Novartis to Acquire Myricx Bio for Up to $1.5 B

Novartis to Acquire Myricx Bio for Up to $1.5 B

Sofinnova Partners announced that Myricx Bio has agreed to be acquired by Novartis in a transaction valued at up to $1.5 billion, including $1.1 billion cash upfront and potential milestone payments. The deal, expected to close in the second half of 2026 pending customary conditions, combines Novartis’s oncology capabilities with Myricx’s first‑in‑class N‑myristoyltransferase inhibitor (NMTi) payload platform for antibody‑drug conjugates (ADCs).

Novartis‑Myricx Bio Deal Details

The acquisition brings together Novartis’s global oncology development and commercial infrastructure with Myricx Bio’s differentiated ADC technology. Myricx, a UK‑headquartered biotech spun out of Imperial College London and the Francis Crick Institute, has built a platform around next‑generation NMTi payloads designed to improve the therapeutic index of ADCs. Its two lead assets target the B7‑H3 and HER2 antigens and are intended for a broad range of solid‑tumor indications.

Financial terms disclosed include up to $1.5 billion total consideration, of which $1.1 billion will be paid in cash at signing. The remaining amount is tied to milestone payments, the specifics of which were not disclosed. The transaction marks Sofinnova Partners’ seventh exit in three years and reflects the firm’s continued involvement from seed investment in 2019 through to this exit.

Market and Funding Context

Myricx Bio’s development has been supported by a series of high‑profile investors. After seed funding from Sofinnova Partners and Brandon Capital in 2019, the company raised a £90 million ($114 million) Series A round in mid‑2024. The round was led by Novo Holdings and Abingworth and included participation from the British Business Bank, Cancer Research Horizons, Eli Lilly, Brandon Capital, and Sofinnova Partners. Leadership changes include the appointment of Mohit Rawat as CEO in 2025, under whose direction the company advanced pre‑clinical development toward the acquisition.

Sofinnova Partners highlighted its role in steering Myricx’s strategic pivot from small‑molecule programs to the ADC payload platform, a shift it describes as “transformative” for the company’s technology. Quotes from Sofinnova’s chairman Antoine Papiernik and partner Maina Bhaman emphasize the acquisition as validation of European life‑science innovation and the venture‑backed model that identified and nurtured the technology.

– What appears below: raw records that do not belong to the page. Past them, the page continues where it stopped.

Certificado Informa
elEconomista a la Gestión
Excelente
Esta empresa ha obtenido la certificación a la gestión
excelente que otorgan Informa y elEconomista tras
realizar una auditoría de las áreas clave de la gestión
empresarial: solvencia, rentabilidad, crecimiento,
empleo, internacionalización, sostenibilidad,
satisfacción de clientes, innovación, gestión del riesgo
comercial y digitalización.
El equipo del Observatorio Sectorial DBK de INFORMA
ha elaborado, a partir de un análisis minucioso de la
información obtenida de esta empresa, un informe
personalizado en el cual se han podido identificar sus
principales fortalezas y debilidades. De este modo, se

Relevance for Financial Institutions

The transaction underscores several points of interest for banks, investors, and other financial service providers:

  • M&A Activity in Biotech: The $1.5 billion valuation reflects continued appetite among large pharmaceutical groups for acquiring niche technology platforms that can expand their oncology pipelines. Financial institutions may see increased deal flow in similar niche‑technology acquisitions.
  • Venture Capital Lifecycle: Sofinnova Partners’ involvement from seed to exit illustrates a full‑cycle venture model that can generate sizable returns. Firms tracking venture‑backed exits can use this case to benchmark fund performance and assess the viability of early‑stage investments in differentiated ADC technologies.
  • Regulatory and Closing Risks: The deal is subject to customary closing conditions, including regulatory approvals, with an expected close in H2 2026. Lenders and advisors will need to monitor antitrust and other regulatory reviews that commonly accompany large pharma acquisitions.
  • Milestone‑Based Payments: The structure includes contingent milestone payments, a common feature in biotech deals that aligns seller incentives with post‑acquisition performance. Credit analysts may need to model these contingent liabilities when assessing the buyer’s cash flow impact.

Key Takeaways

  • The acquisition values Myricx Bio at up to $1.5 billion, with $1.1 billion paid in cash upfront and additional milestone payments.
  • Myricx’s platform centers on first‑in‑class NMTi payloads for ADCs, targeting B7‑H3 and HER2 across multiple solid‑tumor types.
  • The transaction is expected to close in the second half of 2026, subject to customary closing conditions and regulatory approvals.

FinanceInsyte's Take

The Novartis‑Myricx deal highlights the premium placed on differentiated ADC technology and the role of European venture capital in scaling such assets to acquisition. While the cash component is clear, the size and timing of milestone payments remain uncertain, and regulatory review timelines could affect the final close date. Financial executives should watch for how the integration of Myricx’s platform influences Novartis’s pipeline valuation and whether similar niche biotech assets attract comparable valuations in upcoming M&A cycles.